Required work:
Extract, unchanged, every line from the top of the material below through the line with "A aquisição pelo Poder Executivo do", and no more.

Record set:
= Beginning of Section =

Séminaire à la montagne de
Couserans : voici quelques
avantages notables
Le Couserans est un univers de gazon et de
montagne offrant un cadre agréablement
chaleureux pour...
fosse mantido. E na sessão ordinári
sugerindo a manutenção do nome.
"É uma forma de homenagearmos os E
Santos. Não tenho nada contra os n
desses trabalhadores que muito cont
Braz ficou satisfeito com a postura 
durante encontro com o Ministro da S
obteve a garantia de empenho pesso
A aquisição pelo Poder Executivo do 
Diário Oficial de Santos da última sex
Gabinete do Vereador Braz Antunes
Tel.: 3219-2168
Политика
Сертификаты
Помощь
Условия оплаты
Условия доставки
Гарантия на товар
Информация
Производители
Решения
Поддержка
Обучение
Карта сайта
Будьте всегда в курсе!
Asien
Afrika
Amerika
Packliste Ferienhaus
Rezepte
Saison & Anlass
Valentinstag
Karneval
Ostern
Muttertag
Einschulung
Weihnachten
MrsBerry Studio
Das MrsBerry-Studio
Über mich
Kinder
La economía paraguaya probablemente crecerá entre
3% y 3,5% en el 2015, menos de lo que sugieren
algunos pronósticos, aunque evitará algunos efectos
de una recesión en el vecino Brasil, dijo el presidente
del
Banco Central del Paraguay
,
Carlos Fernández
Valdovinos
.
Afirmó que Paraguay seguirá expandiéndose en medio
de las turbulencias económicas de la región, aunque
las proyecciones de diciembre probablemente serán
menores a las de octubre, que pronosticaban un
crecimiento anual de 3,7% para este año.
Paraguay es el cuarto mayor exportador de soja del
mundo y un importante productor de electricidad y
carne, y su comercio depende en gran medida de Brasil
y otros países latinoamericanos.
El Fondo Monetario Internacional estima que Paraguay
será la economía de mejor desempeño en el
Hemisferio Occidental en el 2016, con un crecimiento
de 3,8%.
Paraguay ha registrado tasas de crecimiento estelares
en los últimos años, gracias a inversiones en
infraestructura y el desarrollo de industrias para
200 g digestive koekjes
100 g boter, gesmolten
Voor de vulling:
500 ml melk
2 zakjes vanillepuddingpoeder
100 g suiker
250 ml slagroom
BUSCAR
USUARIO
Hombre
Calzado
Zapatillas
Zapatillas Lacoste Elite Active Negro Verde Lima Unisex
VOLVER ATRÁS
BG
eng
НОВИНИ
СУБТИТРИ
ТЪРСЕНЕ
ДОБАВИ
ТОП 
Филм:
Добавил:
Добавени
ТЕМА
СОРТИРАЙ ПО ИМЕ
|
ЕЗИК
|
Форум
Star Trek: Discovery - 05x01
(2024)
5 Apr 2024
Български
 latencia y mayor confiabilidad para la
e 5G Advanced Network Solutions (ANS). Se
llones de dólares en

= End of Section =

Result of this exercise:
Séminaire à la montagne de
Couserans : voici quelques
avantages notables
Le Couserans est un univers de gazon et de
montagne offrant un cadre agréablement
chaleureux pour...
fosse mantido. E na sessão ordinári
sugerindo a manutenção do nome.
"É uma forma de homenagearmos os E
Santos. Não tenho nada contra os n
desses trabalhadores que muito cont
Braz ficou satisfeito com a postura 
durante encontro com o Ministro da S
obteve a garantia de empenho pesso
A aquisição pelo Poder Executivo do 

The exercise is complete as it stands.